ETA: allow for atleast 4 weeks before making any conclusions.11 -
There are no exercise points, MFP and Fitbit are trying to come up with the amount of calories that you burned in order to give you the correct recommendation for the calories that you should eat.
You told MFP that you are sedentary and you were given an amount of calories to eat to lose weight at the rate you selected.
But you weren't really sedentary now, were you?
What you did instead of being sedentary is get up every hour and walk at least 250 steps. And then you added two half hour walking bouts for a total of another 6000 steps approximately.
So guess what 11K step a day people are called if they don't record their step producing exercises separetely?
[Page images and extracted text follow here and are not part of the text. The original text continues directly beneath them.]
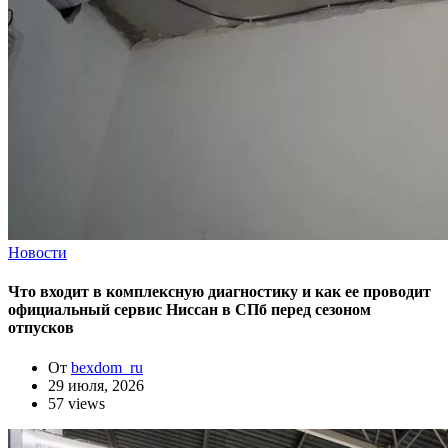
Новости
Что входит в комплексную диагностику и как ее проводит
официальный сервис Ниссан в СПб перед сезоном
отпусков
От
bexdom_ru
29 июля, 2026
57 views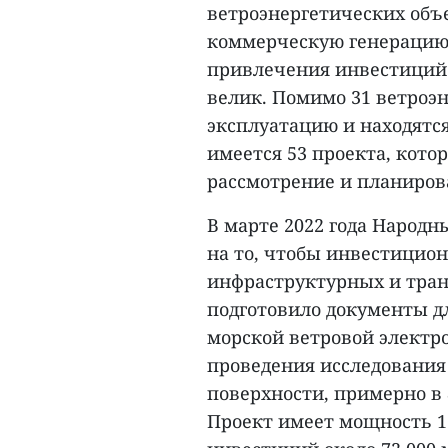
ветроэнергетических объе
коммерческую генерацию 
привлечения инвестиций 
велик. Помимо 31 ветроэн
эксплуатацию и находятся
имеется 53 проекта, кот
рассмотрение и планиров
В марте 2022 года Народн
на то, чтобы инвестицио
инфраструктурных и тран
подготовило документы д
морской ветровой электро
проведения исследования
поверхности, примерно в 
Проект имеет мощность 1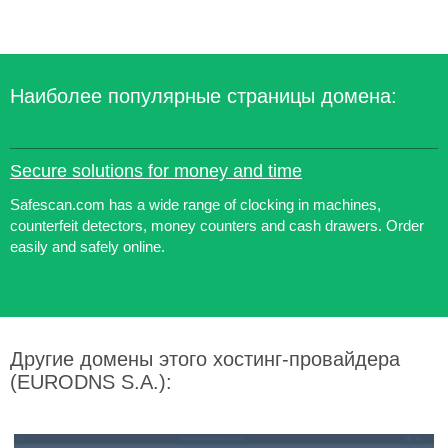
Наиболее популярные страницы домена:
Secure solutions for money and time
Safescan.com has a wide range of clocking in machines,
counterfeit detectors, money counters and cash drawers. Order
easily and safely online.
Другие домены этого хостинг-провайдера
(EURODNS S.A.):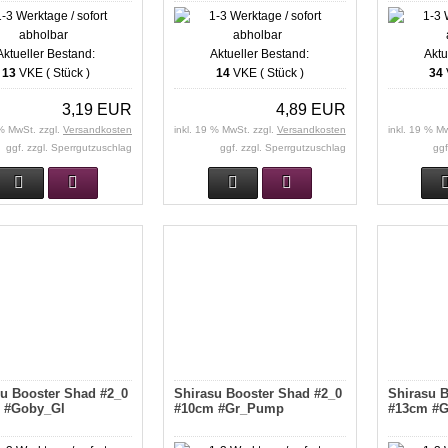
Aktueller Bestand:
Aktueller Bestand:
Aktu
13
VKE ( Stück )
14
VKE ( Stück )
34
3,19 EUR
4,89 EUR
 % MwSt. zzgl.
Versandkosten
inkl. 19 % MwSt. zzgl.
Versandkosten
inkl. 19 % M
ggf. zzgl. Sperrgutzuschlag
ggf. zzgl. Sperrgutzuschlag
ggf
su Booster Shad #2_0
Shirasu Booster Shad #2_0
Shirasu B
 #Goby_Gl
#10cm #Gr_Pump
#13cm #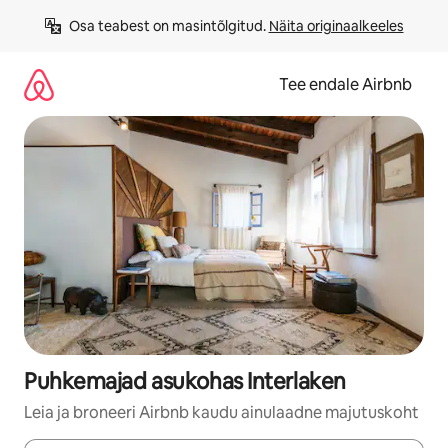
Liigu
Osa teabest on masintõlgitud. 
Näita originaalkeeles
sisu
juurde
Tee endale Airbnb
Puhkemajad asukohas Interlaken
Leia ja broneeri Airbnb kaudu ainulaadne majutuskoht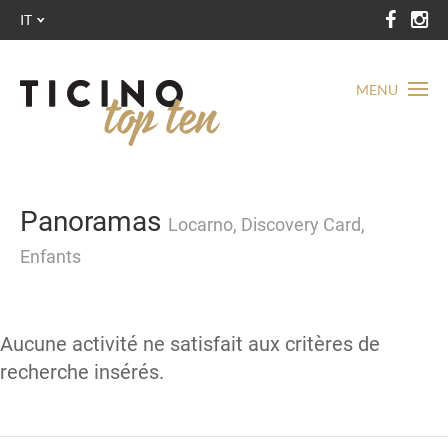
IT
MENU
Panoramas
Locarno, Discovery Card,
Enfants
Aucune activité ne satisfait aux critères de
recherche insérés.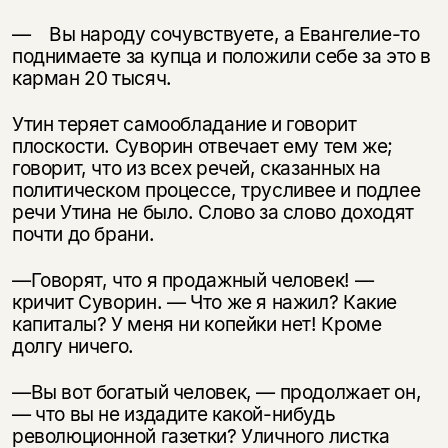
— Вы народу сочувствуете, а Евангелие-то
поднимаете за купца и поло­жили себе за это в
карман 20 тысяч.
Утин теряет самообладание и говорит
плоскости. Суворин отвечает ему тем же;
говорит, что из всех речей, сказанных на
политическом процессе, трусливее и подлее
речи Утина не было. Слово за слово доходят
почти до брани.
—Говорят, что я продажный человек! —
кричит Суворин. — Что же я на­жил? Какие
капиталы? У меня ни копейки нет! Кроме
долгу ничего.
—Вы вот богатый человек, — продолжает он,
— что вы не издадите какой-нибудь
революционной газетки? Уличного листка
They are called something in between Active and Very Active.
So, basically, your Fitbit is correcting what you told MFP.
You told MFP you're sedentary, and now you've been found out: you were more than Active / probably somewhere in the lower Very Active range.
So what would have happened had you told MFP you were Active or Very Active? How many calories would you had been given to eat?
Do the 900 odd calories now look that impressive or improbable?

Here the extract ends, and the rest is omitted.